A runway extension and terminal renovation were completed in 1996, and international service to Incheon International Airport (Seoul) began in 2001.

In summer 2013, the airport accommodated charter flights from Hong Kong on Hong Kong Airlines, bringing tourists to the surrounding San'in region as well as Osaka and Hiroshima. The flights reached load factors of 86.8% and were scheduled to resume in the winter tourist season.

Skymark Airlines began service from Yonago to Narita and Kobe in December 2013, and has announced that it will begin service from Yonago to Haneda, Sapporo and Okinawa beginning in April 2014. However Skymark exits Yonago in 2015 due to bankruptcy.

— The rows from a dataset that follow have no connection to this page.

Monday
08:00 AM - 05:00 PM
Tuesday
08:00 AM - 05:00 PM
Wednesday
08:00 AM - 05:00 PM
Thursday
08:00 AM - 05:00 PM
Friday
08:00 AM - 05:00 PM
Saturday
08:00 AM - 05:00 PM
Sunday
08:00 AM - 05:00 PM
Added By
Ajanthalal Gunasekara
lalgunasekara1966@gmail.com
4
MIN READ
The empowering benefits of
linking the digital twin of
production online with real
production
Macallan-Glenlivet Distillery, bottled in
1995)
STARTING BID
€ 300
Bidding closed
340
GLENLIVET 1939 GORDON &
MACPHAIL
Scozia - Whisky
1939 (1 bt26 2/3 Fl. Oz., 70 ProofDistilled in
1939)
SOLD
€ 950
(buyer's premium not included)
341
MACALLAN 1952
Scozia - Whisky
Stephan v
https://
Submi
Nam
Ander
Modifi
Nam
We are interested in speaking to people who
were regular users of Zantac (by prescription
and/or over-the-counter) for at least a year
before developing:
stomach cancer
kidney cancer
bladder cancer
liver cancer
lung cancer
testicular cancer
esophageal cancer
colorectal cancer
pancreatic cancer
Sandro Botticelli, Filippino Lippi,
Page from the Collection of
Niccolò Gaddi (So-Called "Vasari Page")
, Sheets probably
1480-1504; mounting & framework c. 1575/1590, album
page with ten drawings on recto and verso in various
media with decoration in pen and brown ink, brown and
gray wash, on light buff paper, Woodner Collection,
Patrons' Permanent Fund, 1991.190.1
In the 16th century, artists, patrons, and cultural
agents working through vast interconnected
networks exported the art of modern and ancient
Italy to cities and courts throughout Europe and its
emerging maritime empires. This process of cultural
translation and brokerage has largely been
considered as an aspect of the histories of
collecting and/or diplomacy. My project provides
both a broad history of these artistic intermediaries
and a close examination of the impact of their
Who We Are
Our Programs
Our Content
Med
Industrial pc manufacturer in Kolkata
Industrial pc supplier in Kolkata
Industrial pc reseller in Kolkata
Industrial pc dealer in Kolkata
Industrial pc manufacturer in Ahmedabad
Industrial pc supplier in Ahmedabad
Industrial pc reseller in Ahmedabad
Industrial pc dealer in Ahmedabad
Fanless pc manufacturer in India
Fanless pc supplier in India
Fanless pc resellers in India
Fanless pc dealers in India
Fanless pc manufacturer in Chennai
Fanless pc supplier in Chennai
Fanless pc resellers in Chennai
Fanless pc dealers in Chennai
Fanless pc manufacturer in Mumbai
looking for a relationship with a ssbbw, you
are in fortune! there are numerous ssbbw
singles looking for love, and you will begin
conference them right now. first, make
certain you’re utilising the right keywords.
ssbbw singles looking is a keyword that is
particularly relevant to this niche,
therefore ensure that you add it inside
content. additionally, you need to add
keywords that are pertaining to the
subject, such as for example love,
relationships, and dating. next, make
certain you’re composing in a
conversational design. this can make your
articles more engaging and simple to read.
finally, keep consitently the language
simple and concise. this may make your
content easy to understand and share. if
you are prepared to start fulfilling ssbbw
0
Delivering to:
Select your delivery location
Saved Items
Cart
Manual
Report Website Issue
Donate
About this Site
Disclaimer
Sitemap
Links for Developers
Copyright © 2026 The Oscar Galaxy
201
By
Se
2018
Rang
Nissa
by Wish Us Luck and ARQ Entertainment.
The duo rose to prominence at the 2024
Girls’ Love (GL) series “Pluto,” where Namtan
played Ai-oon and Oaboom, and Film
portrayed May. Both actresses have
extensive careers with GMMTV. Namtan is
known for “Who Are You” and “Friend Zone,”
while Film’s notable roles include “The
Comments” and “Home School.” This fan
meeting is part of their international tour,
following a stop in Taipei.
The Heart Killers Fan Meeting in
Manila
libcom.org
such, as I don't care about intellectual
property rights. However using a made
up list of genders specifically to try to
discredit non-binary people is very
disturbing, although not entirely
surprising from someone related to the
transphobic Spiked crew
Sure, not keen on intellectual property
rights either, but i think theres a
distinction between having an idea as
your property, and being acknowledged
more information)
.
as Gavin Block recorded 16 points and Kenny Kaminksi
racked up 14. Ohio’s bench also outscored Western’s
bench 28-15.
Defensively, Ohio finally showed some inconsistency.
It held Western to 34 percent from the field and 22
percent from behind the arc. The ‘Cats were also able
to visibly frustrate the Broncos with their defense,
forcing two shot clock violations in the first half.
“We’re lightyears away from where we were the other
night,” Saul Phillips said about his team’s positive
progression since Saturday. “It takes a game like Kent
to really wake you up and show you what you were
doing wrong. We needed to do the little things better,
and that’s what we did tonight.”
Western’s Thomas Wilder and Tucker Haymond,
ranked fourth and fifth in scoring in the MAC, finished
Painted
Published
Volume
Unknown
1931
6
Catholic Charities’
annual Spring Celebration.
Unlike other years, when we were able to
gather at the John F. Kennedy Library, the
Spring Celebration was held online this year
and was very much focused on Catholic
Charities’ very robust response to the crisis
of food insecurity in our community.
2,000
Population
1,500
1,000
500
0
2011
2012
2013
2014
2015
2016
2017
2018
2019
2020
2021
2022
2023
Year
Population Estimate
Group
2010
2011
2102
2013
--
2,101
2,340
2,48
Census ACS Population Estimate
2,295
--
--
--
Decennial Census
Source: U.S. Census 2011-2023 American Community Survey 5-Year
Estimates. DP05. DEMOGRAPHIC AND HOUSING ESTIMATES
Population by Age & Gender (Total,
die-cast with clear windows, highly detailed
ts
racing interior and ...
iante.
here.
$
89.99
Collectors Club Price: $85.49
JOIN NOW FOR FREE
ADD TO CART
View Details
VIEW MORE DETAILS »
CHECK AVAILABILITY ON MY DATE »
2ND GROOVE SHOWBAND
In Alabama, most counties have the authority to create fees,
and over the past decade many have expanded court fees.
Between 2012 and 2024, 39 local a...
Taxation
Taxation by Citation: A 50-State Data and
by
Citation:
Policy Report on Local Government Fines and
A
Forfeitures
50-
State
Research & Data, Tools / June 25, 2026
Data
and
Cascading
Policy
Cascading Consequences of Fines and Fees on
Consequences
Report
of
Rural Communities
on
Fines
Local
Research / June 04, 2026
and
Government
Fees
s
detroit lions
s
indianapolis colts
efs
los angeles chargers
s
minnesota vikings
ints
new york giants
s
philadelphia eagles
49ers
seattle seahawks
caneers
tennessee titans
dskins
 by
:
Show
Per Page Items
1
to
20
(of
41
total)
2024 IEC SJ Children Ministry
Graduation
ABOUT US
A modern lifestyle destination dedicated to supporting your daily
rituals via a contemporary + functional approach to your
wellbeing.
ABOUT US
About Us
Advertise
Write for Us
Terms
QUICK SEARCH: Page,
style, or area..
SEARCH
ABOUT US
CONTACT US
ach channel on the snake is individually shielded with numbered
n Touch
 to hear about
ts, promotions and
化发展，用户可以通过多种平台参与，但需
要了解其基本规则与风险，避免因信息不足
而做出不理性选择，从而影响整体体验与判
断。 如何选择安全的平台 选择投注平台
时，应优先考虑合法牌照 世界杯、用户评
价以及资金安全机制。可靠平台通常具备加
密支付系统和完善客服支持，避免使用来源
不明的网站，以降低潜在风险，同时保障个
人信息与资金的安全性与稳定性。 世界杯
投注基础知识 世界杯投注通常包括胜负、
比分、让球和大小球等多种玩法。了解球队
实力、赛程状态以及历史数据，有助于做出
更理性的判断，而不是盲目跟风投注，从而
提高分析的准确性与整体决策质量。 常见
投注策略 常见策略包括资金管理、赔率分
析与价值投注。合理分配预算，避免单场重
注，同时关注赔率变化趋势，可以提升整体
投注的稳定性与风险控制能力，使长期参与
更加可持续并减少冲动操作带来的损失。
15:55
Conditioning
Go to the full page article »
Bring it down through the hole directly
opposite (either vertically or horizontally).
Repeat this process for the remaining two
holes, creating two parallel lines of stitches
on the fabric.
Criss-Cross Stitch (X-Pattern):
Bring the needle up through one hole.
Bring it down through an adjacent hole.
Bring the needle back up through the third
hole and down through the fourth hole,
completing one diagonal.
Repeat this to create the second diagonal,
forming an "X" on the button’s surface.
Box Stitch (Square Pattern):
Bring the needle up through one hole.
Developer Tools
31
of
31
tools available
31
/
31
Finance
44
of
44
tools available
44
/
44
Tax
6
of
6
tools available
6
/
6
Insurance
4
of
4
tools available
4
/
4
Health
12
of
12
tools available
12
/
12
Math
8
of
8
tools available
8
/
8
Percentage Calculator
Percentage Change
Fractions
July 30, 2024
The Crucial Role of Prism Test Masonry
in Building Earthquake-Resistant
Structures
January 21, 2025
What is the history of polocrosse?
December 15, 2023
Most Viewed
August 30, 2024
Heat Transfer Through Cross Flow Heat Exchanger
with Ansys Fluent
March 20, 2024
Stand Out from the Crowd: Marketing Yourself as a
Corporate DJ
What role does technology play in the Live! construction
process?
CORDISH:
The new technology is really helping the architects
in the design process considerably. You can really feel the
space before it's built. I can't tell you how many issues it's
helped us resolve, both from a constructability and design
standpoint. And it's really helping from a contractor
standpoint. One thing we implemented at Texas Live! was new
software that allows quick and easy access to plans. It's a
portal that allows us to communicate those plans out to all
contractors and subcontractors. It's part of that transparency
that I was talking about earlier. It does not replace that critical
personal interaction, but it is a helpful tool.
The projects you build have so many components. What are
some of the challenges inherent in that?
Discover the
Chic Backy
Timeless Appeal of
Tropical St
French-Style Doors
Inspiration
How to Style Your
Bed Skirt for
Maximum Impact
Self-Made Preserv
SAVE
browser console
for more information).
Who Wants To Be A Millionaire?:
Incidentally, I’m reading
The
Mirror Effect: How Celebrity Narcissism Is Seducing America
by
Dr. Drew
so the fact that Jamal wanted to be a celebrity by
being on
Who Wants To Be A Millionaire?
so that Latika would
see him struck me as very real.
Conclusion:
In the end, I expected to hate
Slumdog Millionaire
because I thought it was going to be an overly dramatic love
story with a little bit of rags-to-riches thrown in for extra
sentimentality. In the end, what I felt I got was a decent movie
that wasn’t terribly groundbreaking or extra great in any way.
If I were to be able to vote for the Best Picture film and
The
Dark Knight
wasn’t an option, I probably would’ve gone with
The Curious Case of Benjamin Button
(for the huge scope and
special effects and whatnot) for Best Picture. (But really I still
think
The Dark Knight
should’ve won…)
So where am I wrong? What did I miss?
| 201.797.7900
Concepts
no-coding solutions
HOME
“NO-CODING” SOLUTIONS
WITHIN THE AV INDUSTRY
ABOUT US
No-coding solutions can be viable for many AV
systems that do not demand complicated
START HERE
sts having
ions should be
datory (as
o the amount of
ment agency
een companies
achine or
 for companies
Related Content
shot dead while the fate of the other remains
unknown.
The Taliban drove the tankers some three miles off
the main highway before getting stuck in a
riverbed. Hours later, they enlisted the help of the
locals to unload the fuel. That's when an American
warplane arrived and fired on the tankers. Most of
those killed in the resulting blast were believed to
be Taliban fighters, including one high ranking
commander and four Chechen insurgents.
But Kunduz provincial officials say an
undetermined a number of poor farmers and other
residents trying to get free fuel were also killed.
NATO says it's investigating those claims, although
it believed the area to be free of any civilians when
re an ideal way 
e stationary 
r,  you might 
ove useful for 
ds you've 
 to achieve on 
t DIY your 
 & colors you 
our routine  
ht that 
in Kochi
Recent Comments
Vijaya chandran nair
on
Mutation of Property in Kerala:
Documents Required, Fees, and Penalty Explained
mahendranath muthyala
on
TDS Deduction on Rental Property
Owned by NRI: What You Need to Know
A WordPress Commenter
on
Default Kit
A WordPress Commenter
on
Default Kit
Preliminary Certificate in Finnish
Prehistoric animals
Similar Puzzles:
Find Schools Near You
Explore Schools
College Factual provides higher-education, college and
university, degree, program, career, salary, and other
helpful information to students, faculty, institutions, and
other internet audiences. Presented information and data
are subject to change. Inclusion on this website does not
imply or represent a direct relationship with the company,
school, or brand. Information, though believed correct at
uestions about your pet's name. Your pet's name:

==Airlines and destinations==

| Airlines | Destinations |
|---|---|
| Air Seoul | Seoul–Incheon |
| All Nippon Airways | Tokyo–Haneda |
| ANA Wings | Tokyo–Haneda |
| Tigerair Taiwan | Taipei–Taoyuan |

==Access==
The airport is connected to various locations by bus. There is also a railway line, the Sakai Line, in the vicinity, which connects the airport with the Yonago Station and Sakaiminato Station.